3.1. Damage Capacity

The damage path is shown in Figure 6; the starting point of the damage path of HF-MCDI is the damage load in $G_e$, which is defined as $V_{e0}$. The ending point is any functional node in $G_f$, which is defined as $V_{f\lambda }$. $\lambda$ is the number of functional nodes. Then, there is:

$$\forall V_{f\lambda },\exists {\rho }_{\lambda l}(V_{e0}\to V_{f\lambda }).$$

(14)

where ${\rho }_{\lambda l}$ is the damage path of Article $l$.

The damage capacity of each damage path is the sum of the damage capacities of nodes in different subnetworks on this damage path. That is, the damage capacity of ${\mathit{\rho }}_{\lambda l}$ is ${\mathit{c}}_{\lambda l}=[{\mathit{c}}_{\mathit{e}},{\mathit{c}}_{\mathit{a}},{\mathit{c}}_{\mathit{s}},{\mathit{c}}_{\mathit{f}}]$, where ${\mathit{c}}_{\mathit{e}},{\mathit{c}}_{\mathit{a}},{\mathit{c}}_{\mathit{s}},{\mathit{c}}_{\mathit{f}}$ are the damage capacity vectors of nodes of the damage paths in different subnetworks. When the damage capacity coefficient is defined as the ratio of damage capacity to damage load, $c_l=c(v_i)/D$, the damage capacity coefficient matrix of the damage path can be established as $C=[c_1;c_2;\dots ;c_l]$.

Then, the residual damage load coefficient transfer to the function on the damage path is:

$$\Delta D=1-sum(C,2)$$

(15)

where $sum(C,2)$ is the sum of the row vectors of $C$.
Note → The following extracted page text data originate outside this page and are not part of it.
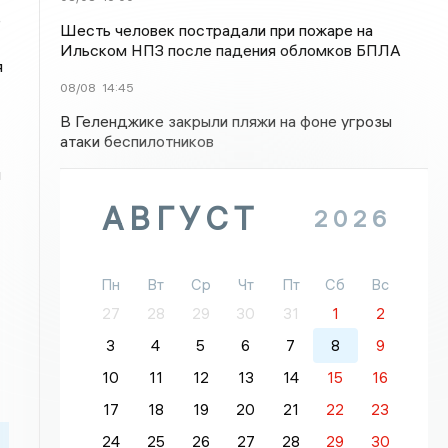
е
Шесть человек пострадали при пожаре на
Ильском НПЗ после падения обломков БПЛА
я
08/08
14:45
В Геленджике закрыли пляжи на фоне угрозы
атаки беспилотников
и
АВГУСТ
2026
Пн
Вт
Ср
Чт
Пт
Сб
Вс
27
28
29
30
31
1
2
3
4
5
6
7
8
9
10
11
12
13
14
15
16
17
18
19
20
21
22
23
24
25
26
27
28
29
30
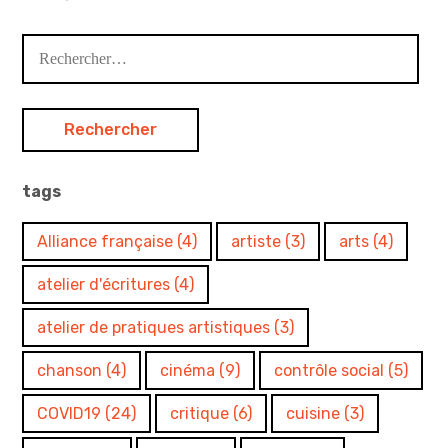
Rechercher :
tags
Alliance française
(4)
artiste
(3)
arts
(4)
atelier d'écritures
(4)
atelier de pratiques artistiques
(3)
chanson
(4)
cinéma
(9)
contrôle social
(5)
COVID19
(24)
critique
(6)
cuisine
(3)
Obviously, when $\Delta D=0$ appears, it means that the damage capacity of the damage path is filled by the damage load, and the function of the target is in a critical state of damage. When $\Delta D<0$ appears, the damage load exceeds the damage capacity, and the target function is damaged. When $\Delta D>0$ appears, the damage load is blocked by the damage capacity, and the function of the target is not damaged.
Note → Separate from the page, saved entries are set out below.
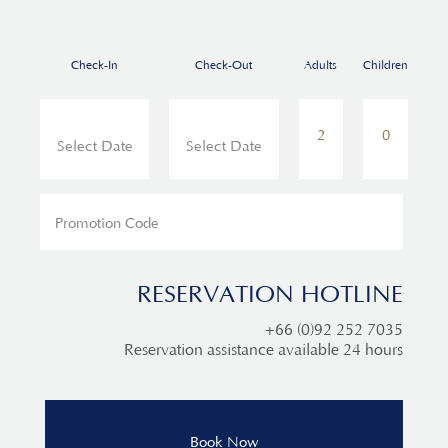
Check-In
Check-Out
Adults
Children
RESERVATION HOTLINE
+66 (0)92 252 7035
Reservation assistance available 24 hours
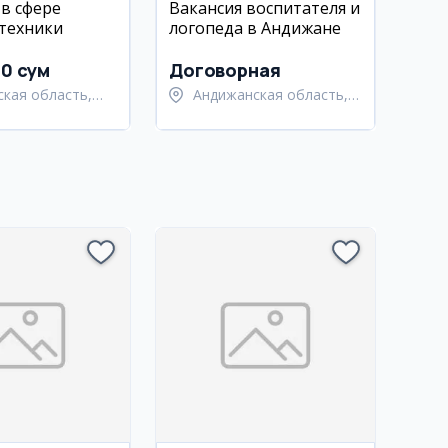
 в сфере
Вакансия воспитателя и
техники
логопеда в Андижане
00 сум
Договорная
ская область,
Андижанская область,
станский район
Андижанский район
3.2. Correlation of Damage Path

The correlation of the damage path can be used to measure the similarity of the damage load to the function; the higher the correlation of a damage path, the more dangerous this damage path is. In network flow theory, the damage flow on the damage path $f_{ij}$ is the weight of the connecting edges between nodes, and the weight matrix can be defined as ${\mathit{f}}_l{}^{*}=[{\mathit{f}}_{\mathit{e}},{\mathit{f}}_{\mathit{a}},{\mathit{f}}_{\mathit{s}},{\mathit{f}}_{\mathit{f}}]$. When the weight matrix is mapped to the same space, according to the subnetwork, it can be obtained by:

$$f_{\tau l}=\frac{f_{\tau l}{}^{*}}{{\displaystyle {\sum }_{\tau \in (e,a,s,f)}{f}_{\tau l}{}^{*}}}$$

(16)

where $f_{\tau l}$ is the weight value after $f_{\tau l}{}^{*}$ mapping, and $f_{\tau l}{}^{*}\in {\mathit{f}}_{\mathit{l}}{}^{\mathbf{*}}$.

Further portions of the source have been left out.